There has been growing interest, across various domains, in computer agents that can decide on behalf of humans. These agents have the potential to save considerable time and help humans reach better decisions. One implicit assumption, however, is that, as long as the algorithms that simulate decision-making are correct and capture how humans make decisions, humans will treat these agents similarly to other humans. Here we show that interaction with agents that act on our behalf or on behalf of others is richer and more interesting than initially expected. Our results show that, on the one hand, people are more selfish with agents acting on behalf of others, than when interacting directly with others. We propose that agents increase the social distance with others which, subsequently, leads to increased demand. On the other hand, when people task an agent to interact with others, people show more concern for fairness than when interacting directly with others. In this case, higher psychological distance leads people to consider their social image and the long-term consequences of their actions and, thus, behave more fairly. To support these findings, we present an experiment where people engaged in the ultimatum game, either directly or via an agent, with others or agents representing others. We show that these patterns of behavior also occur in a variant of the ultimatum game – the impunity game – where others have minimal power over the final outcome. Finally, we study how social value orientation – i. e. , people’s propensity for cooperation – impact these effects. These results have important implications for our understanding of the psychological mechanisms underlying interaction with agents, as well as practical implications for the design of successful agents that act on our behalf or on behalf of others. General Terms Experimentation, Economics, Human Factors, Theory.

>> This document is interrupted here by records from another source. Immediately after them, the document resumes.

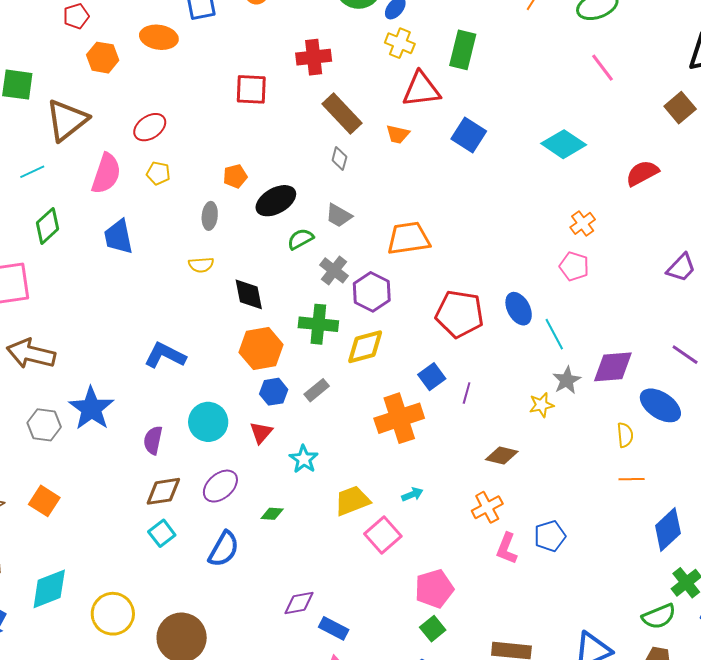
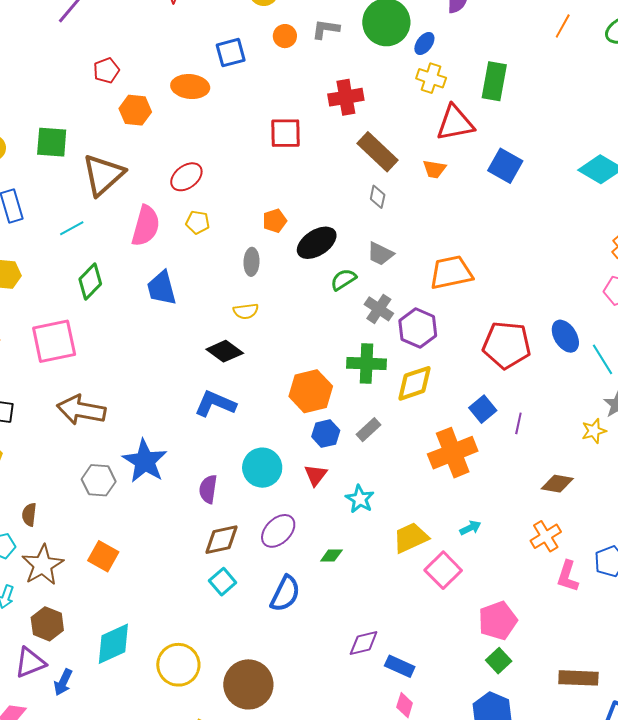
black diamond: (249, 294) -> (225, 351), moved, turned -39

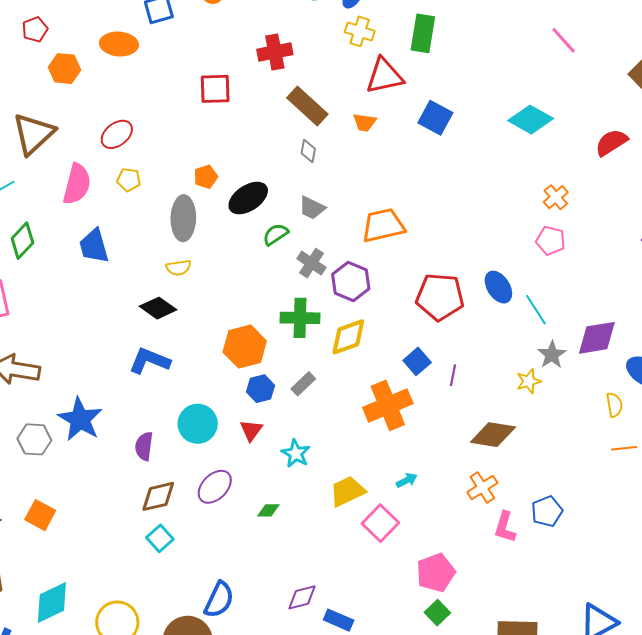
gray ellipse: (252, 262) -> (183, 218), size x1.6
brown diamond: (557, 484) -> (493, 435), size x1.4
blue semicircle: (285, 594) -> (219, 600), moved

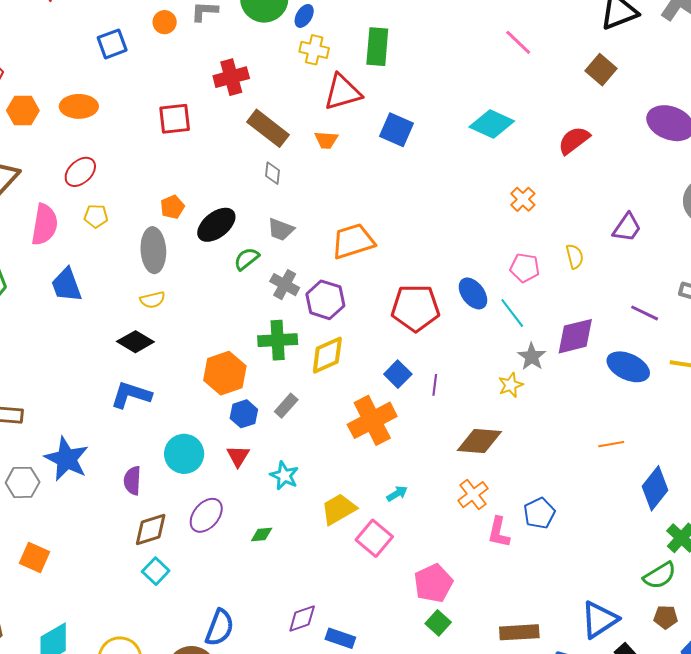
orange ellipse: (119, 44) -> (79, 106), moved
pink pentagon: (551, 241) -> (525, 268), moved
yellow semicircle: (614, 405) -> (575, 256), moved

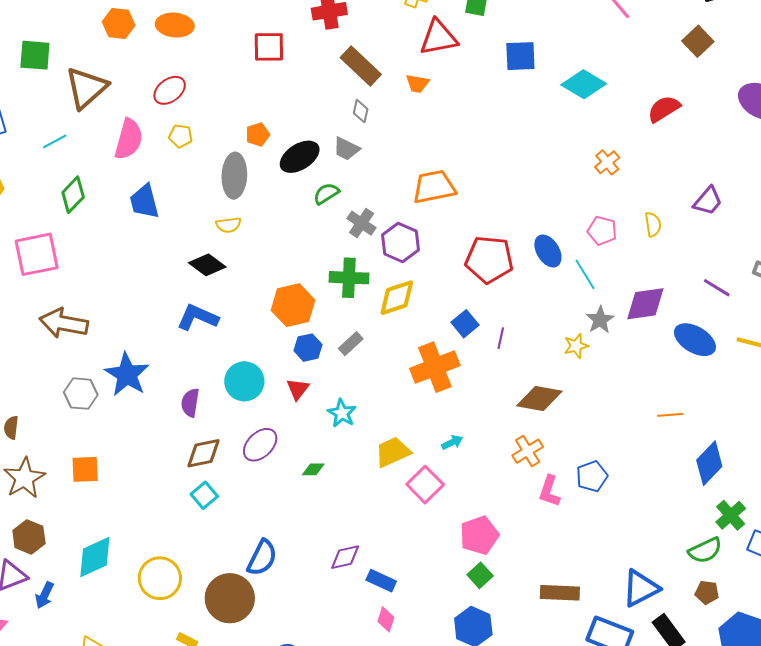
blue square: (397, 130) -> (520, 56), moved, turned -32
gray trapezoid: (281, 230) -> (346, 149), moved
orange square: (34, 558) -> (85, 469), turned -32

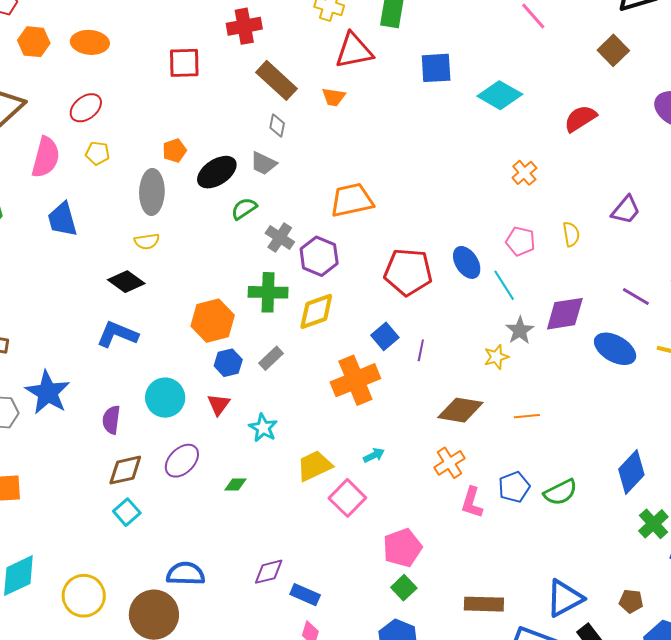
orange line: (670, 415) -> (527, 416), moved
green semicircle: (705, 550) -> (560, 492), moved
blue semicircle: (262, 558) -> (186, 574), turned -114

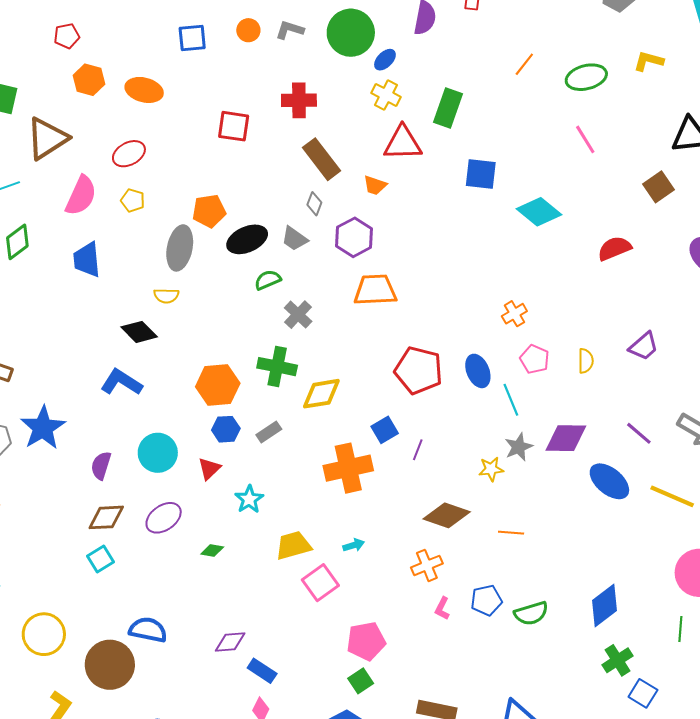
orange pentagon: (174, 151) -> (209, 211), size x1.4
orange cross: (524, 173) -> (514, 314), moved
purple hexagon: (319, 256) -> (354, 237), moved
pink L-shape: (472, 503) -> (442, 608), size x0.7

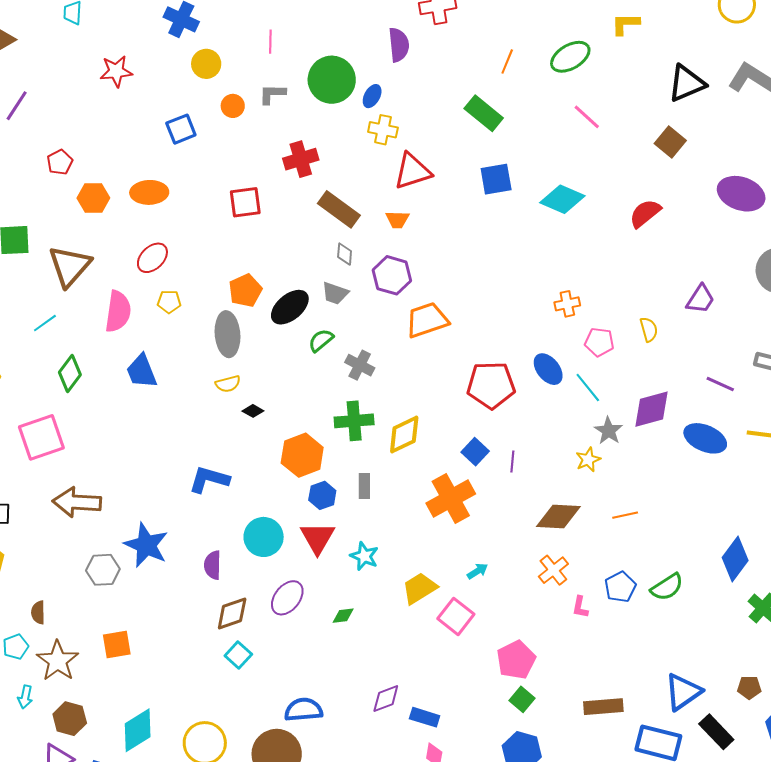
green rectangle: (448, 108) -> (484, 113), moved, turned -54
orange cross: (514, 314) -> (567, 304), turned 35
black diamond: (139, 332) -> (253, 411), moved, size x0.6
gray rectangle: (269, 432) -> (364, 486), turned -40
red triangle: (209, 469) -> (317, 538), size x1.5

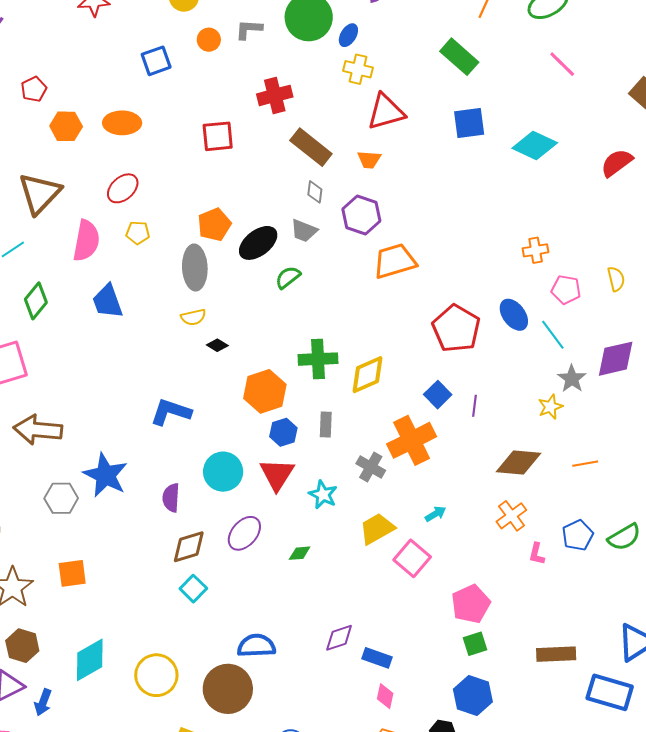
gray cross: (360, 365) -> (371, 467), moved
red pentagon: (491, 385) -> (456, 328), turned 30
green square: (522, 699) -> (475, 644), turned 30

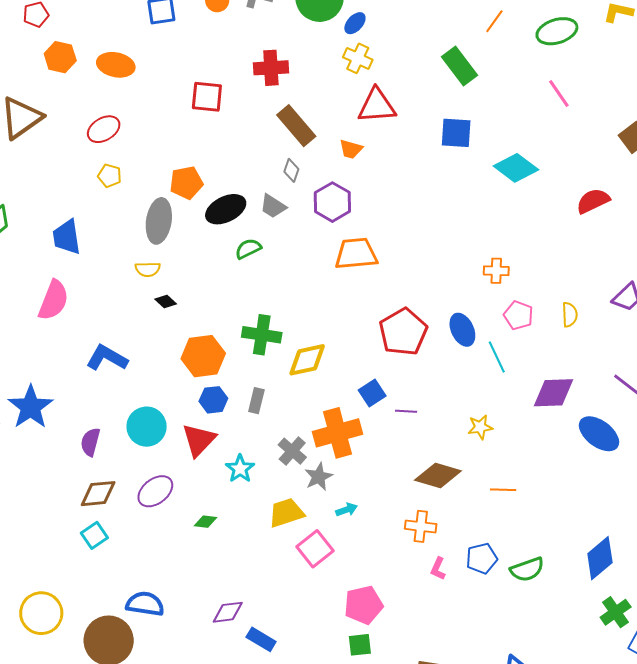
pink semicircle: (86, 241) -> (53, 300), moved
gray star: (572, 379) -> (319, 477), moved
purple line: (475, 406) -> (406, 411), turned 75
orange cross: (511, 516) -> (421, 526), turned 32

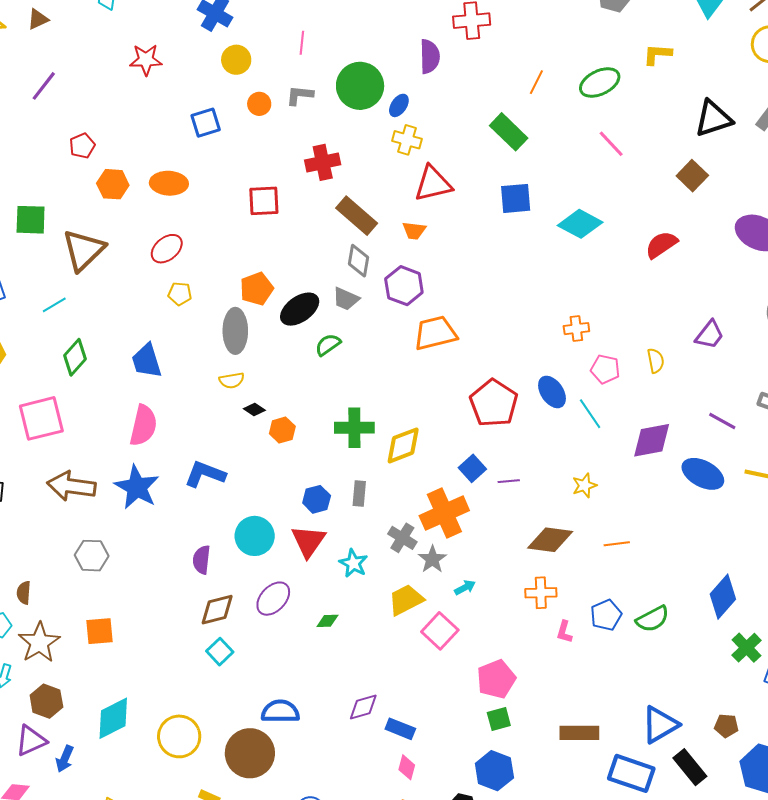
gray diamond: (291, 170) -> (359, 261), size x1.4
orange hexagon: (203, 356) -> (282, 430), moved, size x0.6
blue star: (31, 407) -> (137, 487), moved

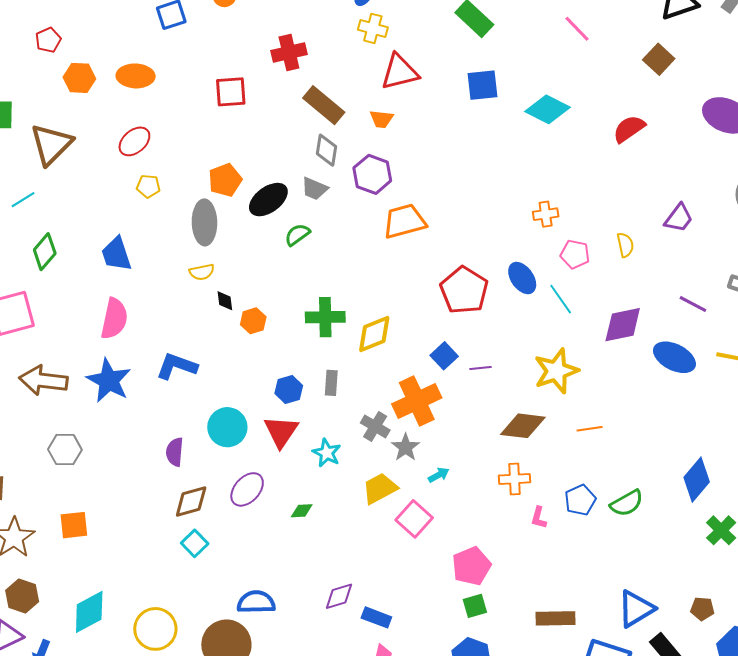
black diamond: (254, 409) -> (225, 301), turned 50
yellow star: (584, 485) -> (556, 371), size x1.8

AAMAS Conference 2011 Conference Paper

The Effect of Expression of Anger and Happiness in Computer Agents on Negotiations with Humans

  • Celso M. de Melo
  • Peter Carnevale
  • Jonathan Gratch

There is now considerable evidence in social psychology, economics, and related disciplines that emotion plays an important role in negotiation. For example, humans make greater concessions in negotiation to an opposing human who expresses anger, and they make fewer concessions to an opponent who expresses happiness, compared to a no-emotion-expression control. However, in AI, despite the wide interest in negotiation as a means to resolve differences between agents and humans, emotion has been largely ignored. This paper explores whether expression of anger or happiness by computer agents, in a multi-issue negotiation task, can produce effects that resemble effects seen in human-human negotiation. The paper presents an experiment where participants play with agents that express emotions (anger vs. happiness vs. control) through different modalities (text vs. facial displays). An important distinction in our experiment is that participants are aware that they negotiate with computer agents. The data indicate that the emotion effects observed in past work with humans also occur in agent-human negotiation, and occur independently of modality of expression. The implications of these results are discussed for the fields of automated negotiation, intelligent virtual agents and artificial intelligence.